İşgalci Türk devletinin takıntı haline getirdiği Suriye politikasında 2015 yılında S. Arabistan’ın Yeni Kralı Selman’ı ziyaret etti. Bu ziyarette Suriye muhalefetine verilen desteğin sonuç alıcı düzeye yükseltilmesi kararı alınıyor. El Kaideci Nusra ve eski el Kaideci Ahrar Şam’ın başını çektiği cihatçı grupların ‘Fetih Ordusu’ adı altında birleştirilmesi bu politikanın bir sonucu olarak gerçekleşti. Bu görüşmeden bir ay sonra da El kaide menşelli El Nusra çeteleri Suudi Arabistan’ın verdiği maddi destekle İdlib’i işgal etmeye başladılar.

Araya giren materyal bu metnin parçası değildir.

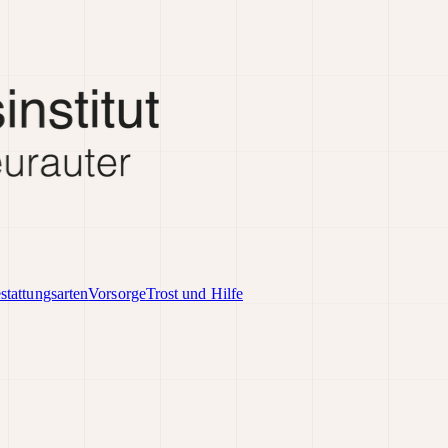
stattungsarten
Vorsorge
Trost und Hilfe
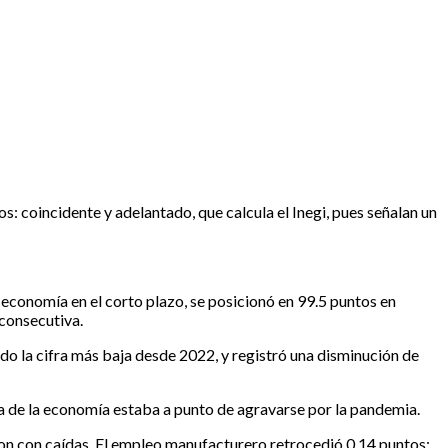
: coincidente y adelantado, que calcula el Inegi, pues señalan un
a economía en el corto plazo, se posicionó en 99.5 puntos en
 consecutiva.
ndo la cifra más baja desde 2022, y registró una disminución de
da de la economía estaba a punto de agravarse por la pandemia.
on con caídas. El empleo manufacturero retrocedió 0.14 puntos;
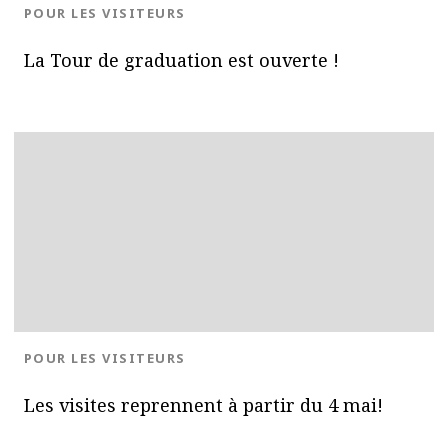
BLOG.CATEGORY
POUR LES VISITEURS
La Tour de graduation est ouverte !
BLOG.CATEGORY
POUR LES VISITEURS
Les visites reprennent à partir du 4 mai!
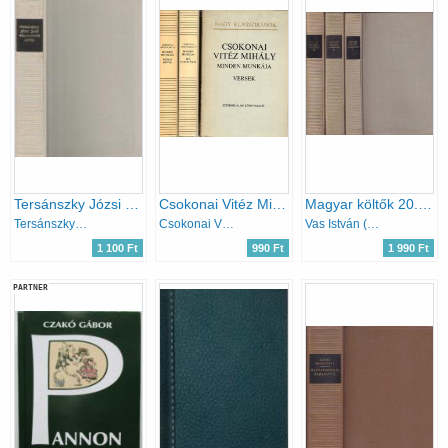
Tersánszky Józsi Jenő válogatott művei
Csokonai Vitéz Mihály minden munkája I-III. Versek-Műfordítások-Prózai művek
Magyar költők 20. század I-III. (Magyar remekírók)
Tersánszky Józsi Jenő
Csokonai Vitéz Mihály
Vas István (válogatta)
1 100 Ft
990 Ft
1 990 Ft
PARTNER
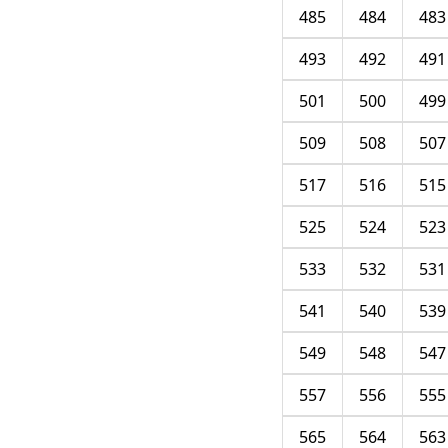
485
484
483
493
492
491
501
500
499
509
508
507
517
516
515
525
524
523
533
532
531
541
540
539
549
548
547
557
556
555
565
564
563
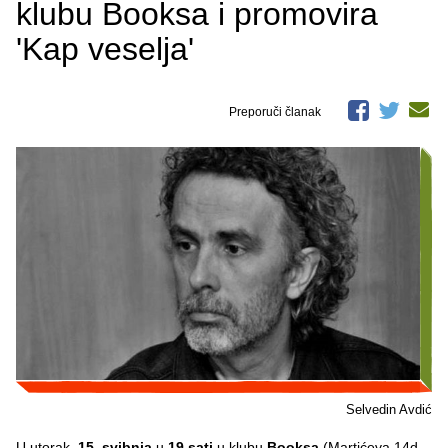
klubu Booksa i promovira
'Kap veselja'
Preporuči članak
Selvedin Avdić
U utorak,
15. svibnja
u
19 sati
u klubu
Booksa
(Martićeva 14d,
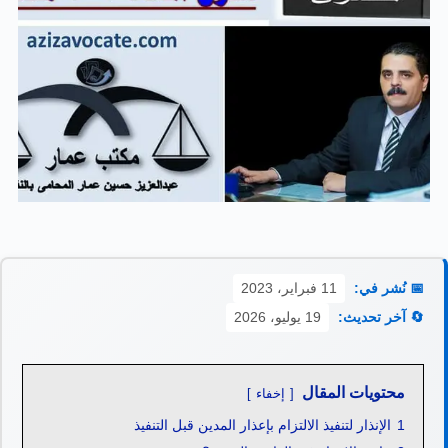
📅 نُشر في:
11 فبراير، 2023
🔄 آخر تحديث:
19 يوليو، 2026
محتويات المقال
إخفاء
1
الإنذار لتنفيذ الالتزام بإعذار المدين قبل التنفيذ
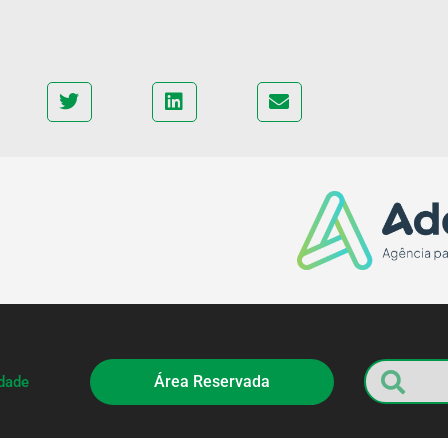
Área Reservada
idade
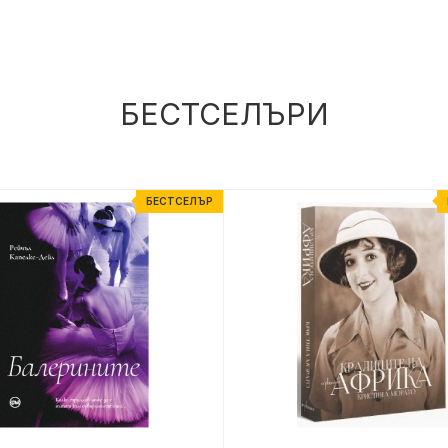
БЕСТСЕЛЪРИ
БЕСТСЕЛЪР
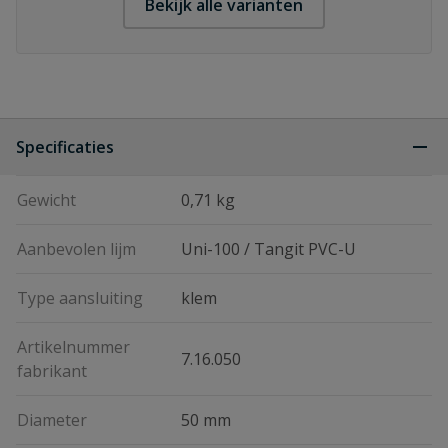
Bekijk alle varianten
Specificaties
Gewicht
0,71 kg
Aanbevolen lijm
Uni-100 / Tangit PVC-U
Type aansluiting
klem
Artikelnummer
7.16.050
fabrikant
Diameter
50 mm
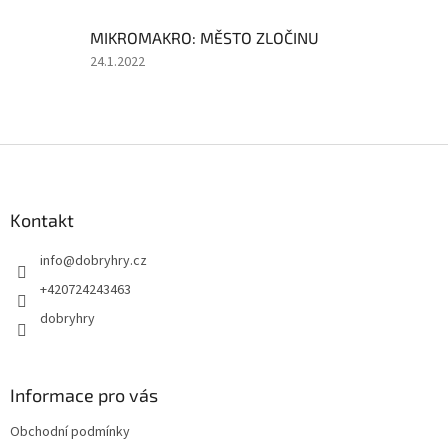
5
z
MIKROMAKRO: MĚSTO ZLOČINU
5
hvězdiček.
Hodnocení
24.1.2022
produktu
je
5
z
Z
5
á
hvězdiček.
p
a
Kontakt
t
info
@
dobryhry.cz
í
+420724243463
dobryhry
Informace pro vás
Obchodní podmínky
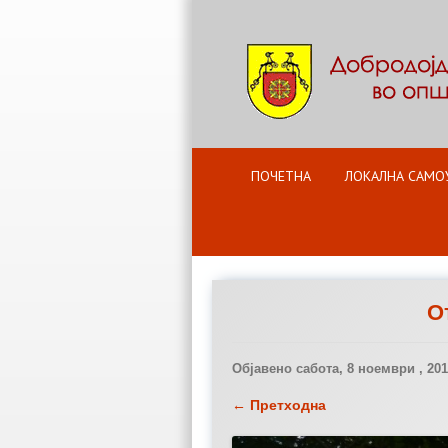
ПОЧЕТНА
ЛОКАЛНА САМО
О
Објавено
сабота, 8 ноември , 20
← Претходна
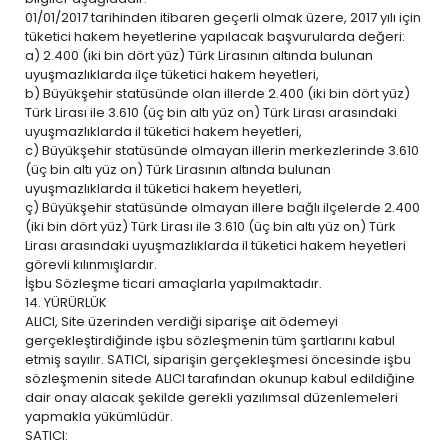
01/01/2017 tarihinden itibaren geçerli olmak üzere, 2017 yılı için
tüketici hakem heyetlerine yapılacak başvurularda değeri:
a) 2.400 (iki bin dört yüz) Türk Lirasının altında bulunan
uyuşmazlıklarda ilçe tüketici hakem heyetleri,
b) Büyükşehir statüsünde olan illerde 2.400 (iki bin dört yüz)
Türk Lirası ile 3.610 (üç bin altı yüz on) Türk Lirası arasındaki
uyuşmazlıklarda il tüketici hakem heyetleri,
c) Büyükşehir statüsünde olmayan illerin merkezlerinde 3.610
(üç bin altı yüz on) Türk Lirasının altında bulunan
uyuşmazlıklarda il tüketici hakem heyetleri,
ç) Büyükşehir statüsünde olmayan illere bağlı ilçelerde 2.400
(iki bin dört yüz) Türk Lirası ile 3.610 (üç bin altı yüz on) Türk
Lirası arasındaki uyuşmazlıklarda il tüketici hakem heyetleri
görevli kılınmışlardır.
İşbu Sözleşme ticari amaçlarla yapılmaktadır.
14. YÜRÜRLÜK
ALICI, Site üzerinden verdiği siparişe ait ödemeyi
gerçekleştirdiğinde işbu sözleşmenin tüm şartlarını kabul
etmiş sayılır. SATICI, siparişin gerçekleşmesi öncesinde işbu
sözleşmenin sitede ALICI tarafından okunup kabul edildiğine
dair onay alacak şekilde gerekli yazılımsal düzenlemeleri
yapmakla yükümlüdür.
SATICI:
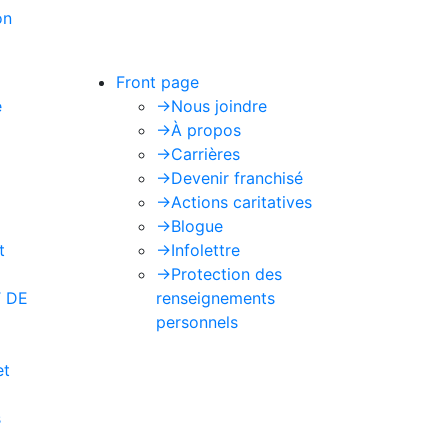
on
de Google s'appliquent.
Front page
e
->
Nous joindre
->
À propos
->
Carrières
->
Devenir franchisé
->
Actions caritatives
->
Blogue
t
->
Infolettre
->
Protection des
 DE
renseignements
personnels
et
s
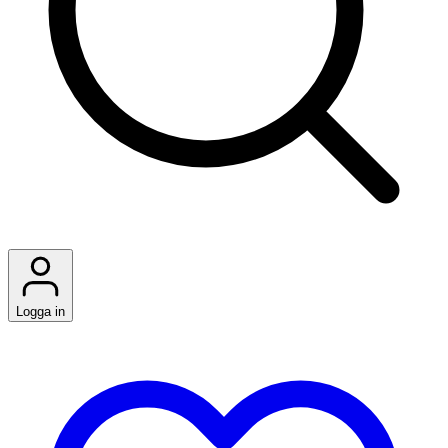
Logga in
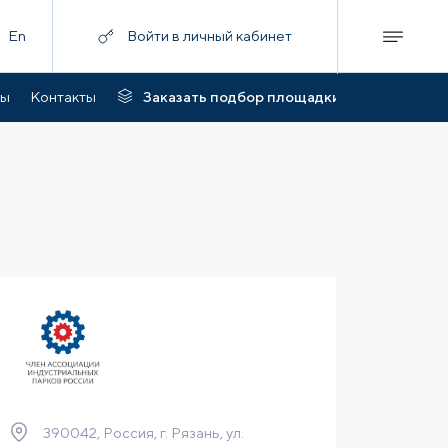
En
Войти в личный кабинет
ты
Контакты
Заказать подбор площадки
390042, Россия, г. Рязань, ул.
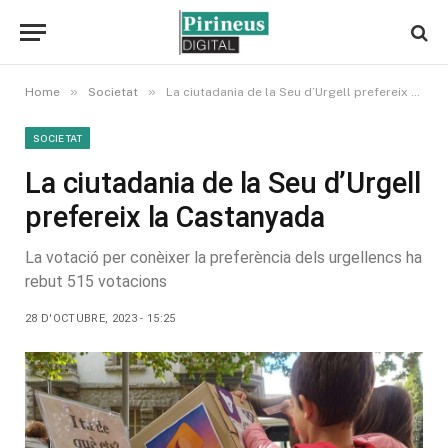
»
»
Home
Societat
La ciutadania de la Seu d’Urgell prefereix la Castanyada
SOCIETAT
La ciutadania de la Seu d’Urgell
prefereix la Castanyada
La votació per conèixer la preferència dels urgellencs ha
rebut 515 votacions
28 D'OCTUBRE, 2023 - 15:25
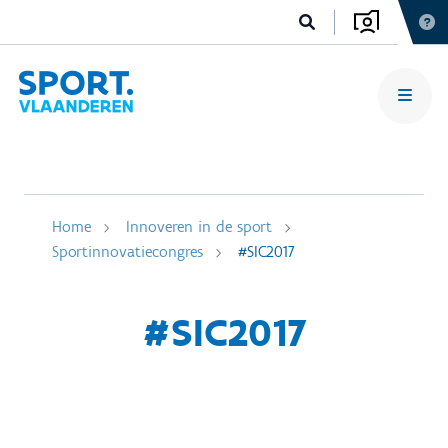
Home
Innoveren in de sport
Sportinnovatiecongres
#SIC2017
#SIC2017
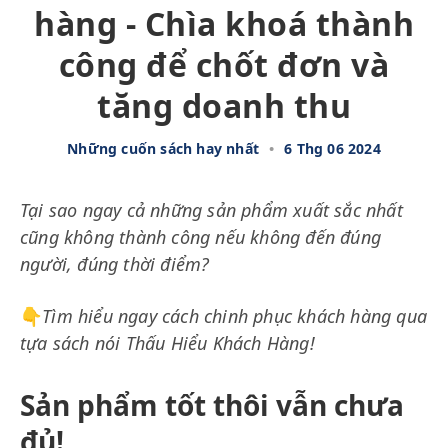
hàng - Chìa khoá thành
công để chốt đơn và
tăng doanh thu
Những cuốn sách hay nhất
•
6 Thg 06 2024
Tại sao ngay cả những sản phẩm xuất sắc nhất
cũng không thành công nếu không đến đúng
người, đúng thời điểm?
👇
Tìm hiểu ngay cách chinh phục khách hàng qua
tựa sách nói Thấu Hiểu Khách Hàng!
Sản phẩm tốt thôi vẫn chưa
đủ!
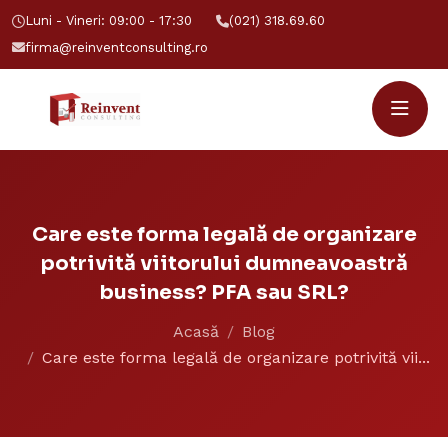
Luni - Vineri: 09:00 - 17:30
(021) 318.69.60
firma@reinventconsulting.ro
Care este forma legală de organizare
potrivită viitorului dumneavoastră
business? PFA sau SRL?
Acasă
Blog
Care este forma legală de organizare potrivită vii...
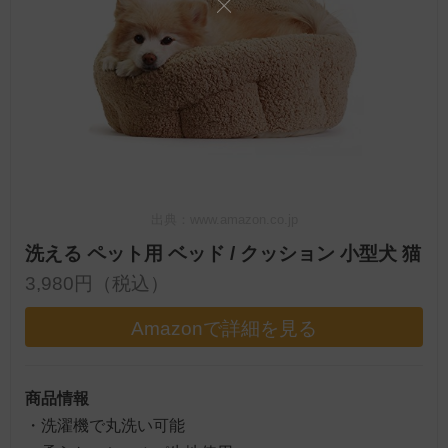
出典：www.amazon.co.jp
洗える ペット用 ベッド / クッション 小型犬 猫
3,980円（税込）
Amazonで詳細を見る
商品情報
・洗濯機で丸洗い可能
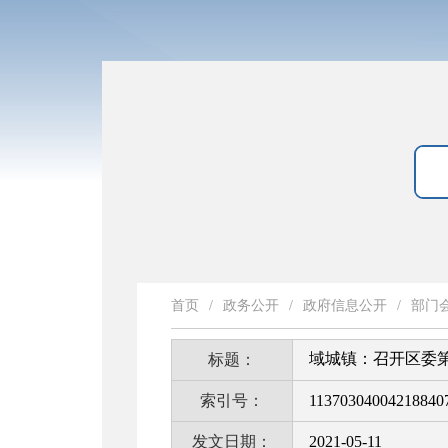
首页
/
政务公开
/
政府信息公开
/
部门
域城镇：召开区委第
标题：
索引号：
11370304004218840
发文日期：
2021-05-11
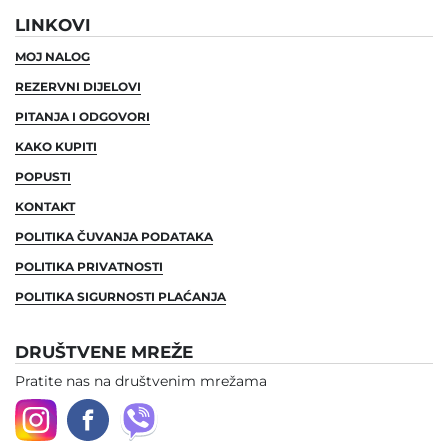
LINKOVI
MOJ NALOG
REZERVNI DIJELOVI
PITANJA I ODGOVORI
KAKO KUPITI
POPUSTI
KONTAKT
POLITIKA ČUVANJA PODATAKA
POLITIKA PRIVATNOSTI
POLITIKA SIGURNOSTI PLAĆANJA
DRUŠTVENE MREŽE
Pratite nas na društvenim mrežama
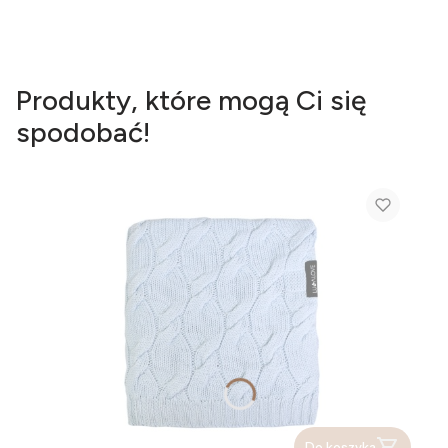
Produkty, które mogą Ci się
spodobać!
Do koszyka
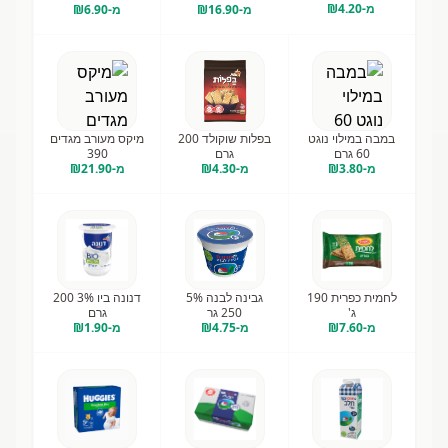
מ-₪
4.20
מ-₪
16.90
מ-₪
6.90
במבה במילוי נוגט
בפלות שוקולד 200
מיקס מעורב מגדים
60 גרם
גרם
390
מ-₪
3.80
מ-₪
4.30
מ-₪
21.90
לחמית כפרית 190
גבינה לבנה 5%
דנונה ביו 3% 200
ג'
250 גר
גרם
מ-₪
7.60
מ-₪
4.75
מ-₪
1.90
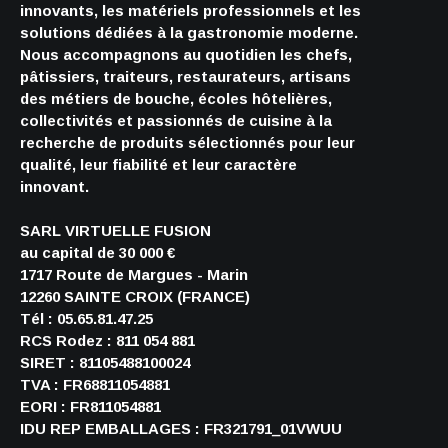
innovants, les matériels professionnels et les
solutions dédiées à la gastronomie moderne.
Nous accompagnons au quotidien les chefs,
pâtissiers, traiteurs, restaurateurs, artisans
des métiers de bouche, écoles hôtelières,
collectivités et passionnés de cuisine à la
recherche de produits sélectionnés pour leur
qualité, leur fiabilité et leur caractère
innovant.
SARL VIRTUELLE FUSION
au capital de 30 000 €
1717 Route de Margues - Marin
12260 SAINTE CROIX (FRANCE)
Tél : 05.65.81.47.25
RCS Rodez : 811 054 881
SIRET : 81105488100024
TVA : FR68811054881
EORI : FR811054881
IDU REP EMBALLAGES : FR321791_01VWUU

Daha sonra gerek Astana ve gerekse İdlib’in cihatçı grupların son kalesi haline gelmesinden sonra yapılan Soçi anlaşması, bir yandan ‘çatışmasızlık bölgeleri’nin oluşturulmasını ama öte yandan resmen ‘terör örgütü’ olarak kabul edilen HTŞ ve diğer radikal gruplara karşı mücadelenin devam etmesini öngörüyordu. Böylece İdlib’de garantörlük rolünü üstlenen Türkiye, İdlib’in büyük bölümünü denetleyen HTŞ’nin de tasfiyesi görevini üstlenmiş oluyordu. Ancak bu çete örgütünü tasfiye etmekten çok Suriye’de DAİŞ’e karşı savaşarak önemli kazanımlar elde eden Kürtlere karşı bir işgal koridoru oluşturmak için bu El kaide menşeli çeteleri Efrin, Serêkani ve Girê Spî’de kullanmaya ve onları finanse etmeye devam etti.
Fakat İşgalci Türk ordusunun 2020’nin başlarında İdlib’de Rusya destekli Suriye ordusu ile savaş durumuna gelmesi ve ardından Faşist şef Erdoğan’ın Moskova’da Putin ile imzaladığı mutabakat metni, El-Kaide menşeli cihadist El nusra çeteleriyle ilişkilerin eskisi gibi sürdürülemeyeceği yeni bir dönemi haber veriyordu.